### Task statement
The material below is to be copied exactly from the line with "רבינוביץ לקולנוע, בשל סעיף הנאמנות שעליו הם" up to and including the line with "Conservatoire van Amsterdam.", with nothing else kept and no pictures.

[Information shown — start]

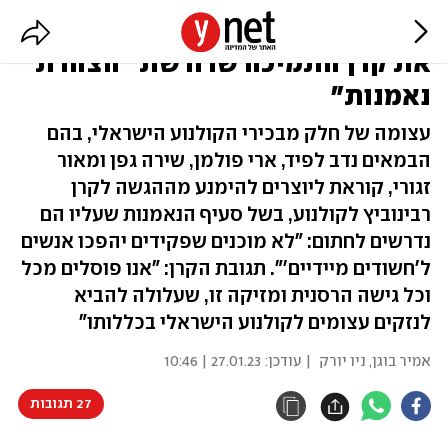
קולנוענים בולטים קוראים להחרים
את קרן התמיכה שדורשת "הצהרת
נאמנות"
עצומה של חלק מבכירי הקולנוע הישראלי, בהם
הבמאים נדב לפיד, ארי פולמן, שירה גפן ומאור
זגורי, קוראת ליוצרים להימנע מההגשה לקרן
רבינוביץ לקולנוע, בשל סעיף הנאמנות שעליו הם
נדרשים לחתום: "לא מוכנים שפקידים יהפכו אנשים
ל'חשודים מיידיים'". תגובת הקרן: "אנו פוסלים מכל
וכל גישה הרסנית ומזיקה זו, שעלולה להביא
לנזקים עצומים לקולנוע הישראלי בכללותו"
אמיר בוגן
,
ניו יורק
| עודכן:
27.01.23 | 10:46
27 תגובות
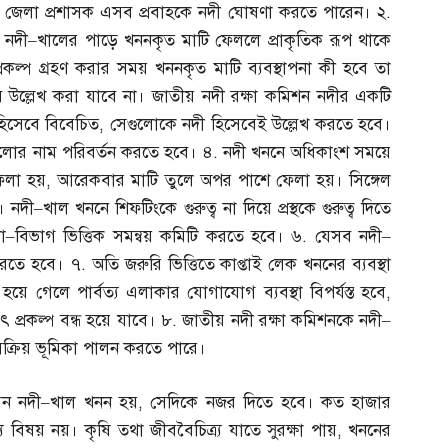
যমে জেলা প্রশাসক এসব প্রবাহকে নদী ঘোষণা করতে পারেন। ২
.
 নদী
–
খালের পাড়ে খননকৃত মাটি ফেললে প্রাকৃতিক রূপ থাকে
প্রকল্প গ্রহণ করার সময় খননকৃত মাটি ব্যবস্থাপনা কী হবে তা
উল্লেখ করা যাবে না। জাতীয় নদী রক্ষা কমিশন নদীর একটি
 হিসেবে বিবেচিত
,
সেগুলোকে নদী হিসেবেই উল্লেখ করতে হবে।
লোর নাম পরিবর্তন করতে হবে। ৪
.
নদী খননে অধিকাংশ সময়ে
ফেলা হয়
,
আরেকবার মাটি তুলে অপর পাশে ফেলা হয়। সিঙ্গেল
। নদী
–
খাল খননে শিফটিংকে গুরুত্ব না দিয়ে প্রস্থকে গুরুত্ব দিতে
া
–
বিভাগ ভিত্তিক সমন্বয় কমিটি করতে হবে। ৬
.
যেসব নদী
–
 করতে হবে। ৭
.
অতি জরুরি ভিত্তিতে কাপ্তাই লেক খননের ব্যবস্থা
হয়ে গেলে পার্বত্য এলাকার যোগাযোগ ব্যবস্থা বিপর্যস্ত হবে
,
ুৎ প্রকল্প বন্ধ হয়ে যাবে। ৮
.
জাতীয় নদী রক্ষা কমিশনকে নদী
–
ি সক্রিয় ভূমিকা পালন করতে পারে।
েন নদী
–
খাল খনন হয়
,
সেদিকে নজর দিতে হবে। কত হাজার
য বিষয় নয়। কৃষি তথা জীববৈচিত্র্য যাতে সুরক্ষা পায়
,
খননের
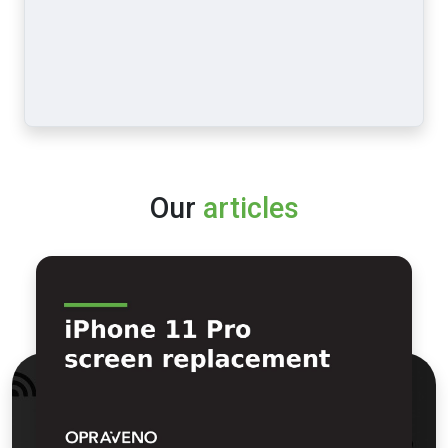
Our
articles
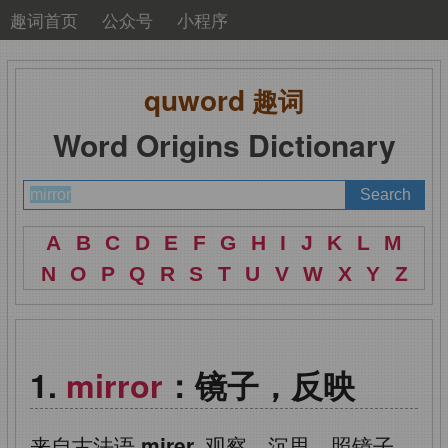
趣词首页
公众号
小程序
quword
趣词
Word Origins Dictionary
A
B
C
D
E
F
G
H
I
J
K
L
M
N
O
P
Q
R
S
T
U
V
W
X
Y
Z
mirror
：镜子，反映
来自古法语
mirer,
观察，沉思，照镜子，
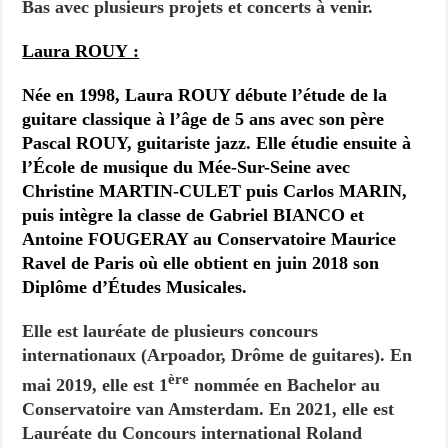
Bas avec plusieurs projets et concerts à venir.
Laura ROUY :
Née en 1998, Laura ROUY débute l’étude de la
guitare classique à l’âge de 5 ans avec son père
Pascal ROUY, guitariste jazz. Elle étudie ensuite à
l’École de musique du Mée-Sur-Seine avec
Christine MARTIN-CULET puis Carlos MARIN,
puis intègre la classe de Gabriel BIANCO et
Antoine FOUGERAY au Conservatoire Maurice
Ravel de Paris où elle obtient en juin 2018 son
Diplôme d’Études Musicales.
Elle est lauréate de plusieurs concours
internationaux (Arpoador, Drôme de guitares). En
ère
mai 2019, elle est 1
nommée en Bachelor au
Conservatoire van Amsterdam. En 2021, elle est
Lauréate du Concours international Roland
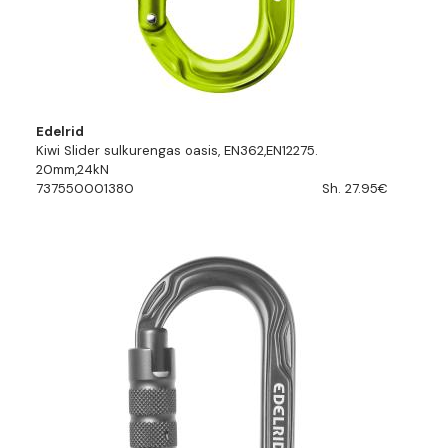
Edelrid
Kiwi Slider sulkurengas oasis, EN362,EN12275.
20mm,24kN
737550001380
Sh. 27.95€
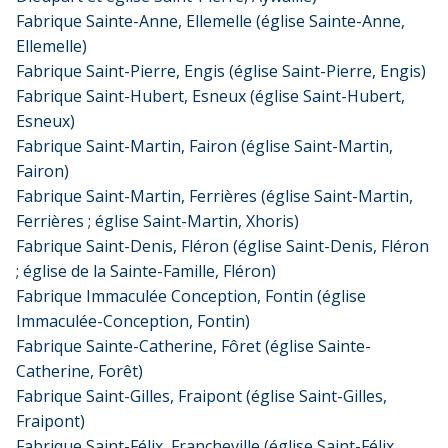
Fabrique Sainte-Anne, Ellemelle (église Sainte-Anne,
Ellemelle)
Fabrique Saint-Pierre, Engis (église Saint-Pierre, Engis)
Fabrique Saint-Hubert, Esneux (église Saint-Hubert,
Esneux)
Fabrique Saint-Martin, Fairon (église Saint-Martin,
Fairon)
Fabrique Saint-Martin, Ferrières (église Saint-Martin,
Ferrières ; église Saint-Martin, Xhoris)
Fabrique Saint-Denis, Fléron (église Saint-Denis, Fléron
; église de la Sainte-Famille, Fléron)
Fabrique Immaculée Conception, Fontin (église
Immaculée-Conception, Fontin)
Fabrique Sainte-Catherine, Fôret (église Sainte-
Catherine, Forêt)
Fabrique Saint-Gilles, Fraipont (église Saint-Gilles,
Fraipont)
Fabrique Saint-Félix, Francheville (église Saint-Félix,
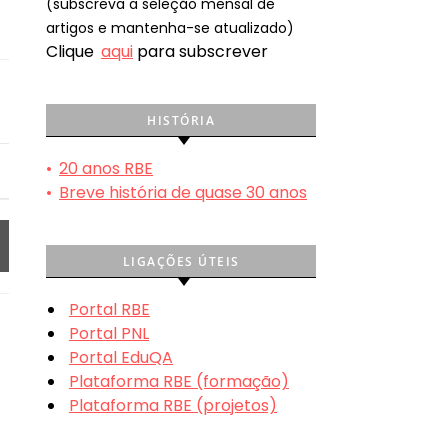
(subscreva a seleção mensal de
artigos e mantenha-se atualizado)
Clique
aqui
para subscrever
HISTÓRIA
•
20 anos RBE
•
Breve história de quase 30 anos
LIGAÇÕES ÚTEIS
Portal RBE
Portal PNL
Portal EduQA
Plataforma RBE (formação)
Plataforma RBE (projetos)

[Information shown — finish]

### Expected answer
רבינוביץ לקולנוע, בשל סעיף הנאמנות שעליו הם
נדרשים לחתום: "לא מוכנים שפקידים יהפכו אנשים
ל'חשודים מיידיים'". תגובת הקרן: "אנו פוסלים מכל
וכל גישה הרסנית ומזיקה זו, שעלולה להביא
לנזקים עצומים לקולנוע הישראלי בכללותו"
אמיר בוגן
,
ניו יורק
| עודכן:
27.01.23 | 10:46
27 תגובות
যমে জেলা প্রশাসক এসব প্রবাহকে নদী ঘোষণা করতে পারেন। ২
.
 নদী
–
খালের পাড়ে খননকৃত মাটি ফেললে প্রাকৃতিক রূপ থাকে
প্রকল্প গ্রহণ করার সময় খননকৃত মাটি ব্যবস্থাপনা কী হবে তা
উল্লেখ করা যাবে না। জাতীয় নদী রক্ষা কমিশন নদীর একটি
 হিসেবে বিবেচিত
,
সেগুলোকে নদী হিসেবেই উল্লেখ করতে হবে।
লোর নাম পরিবর্তন করতে হবে। ৪
.
নদী খননে অধিকাংশ সময়ে
ফেলা হয়
,
আরেকবার মাটি তুলে অপর পাশে ফেলা হয়। সিঙ্গেল
। নদী
–
খাল খননে শিফটিংকে গুরুত্ব না দিয়ে প্রস্থকে গুরুত্ব দিতে
া
–
বিভাগ ভিত্তিক সমন্বয় কমিটি করতে হবে। ৬
.
যেসব নদী
–
 করতে হবে। ৭
.
অতি জরুরি ভিত্তিতে কাপ্তাই লেক খননের ব্যবস্থা
হয়ে গেলে পার্বত্য এলাকার যোগাযোগ ব্যবস্থা বিপর্যস্ত হবে
,
ুৎ প্রকল্প বন্ধ হয়ে যাবে। ৮
.
জাতীয় নদী রক্ষা কমিশনকে নদী
–
ি সক্রিয় ভূমিকা পালন করতে পারে।
েন নদী
–
খাল খনন হয়
,
সেদিকে নজর দিতে হবে। কত হাজার
য বিষয় নয়। কৃষি তথা জীববৈচিত্র্য যাতে সুরক্ষা পায়
,
খননের
Our
articles
趣词首页
公众号
小程序
quword
趣词
Word Origins Dictionary
A
B
C
D
E
F
G
H
I
J
K
L
M
N
O
P
Q
R
S
T
U
V
W
X
Y
Z
mirror
：镜子，反映
来自古法语
mirer,
观察，沉思，照镜子，
Bas avec plusieurs projets et concerts à venir.
Laura ROUY :
Née en 1998, Laura ROUY débute l’étude de la
guitare classique à l’âge de 5 ans avec son père
Pascal ROUY, guitariste jazz. Elle étudie ensuite à
l’École de musique du Mée-Sur-Seine avec
Christine MARTIN-CULET puis Carlos MARIN,
puis intègre la classe de Gabriel BIANCO et
Antoine FOUGERAY au Conservatoire Maurice
Ravel de Paris où elle obtient en juin 2018 son
Diplôme d’Études Musicales.
Elle est lauréate de plusieurs concours
internationaux (Arpoador, Drôme de guitares). En
ère
mai 2019, elle est 1
nommée en Bachelor au
Conservatoire van Amsterdam. En 2021, elle est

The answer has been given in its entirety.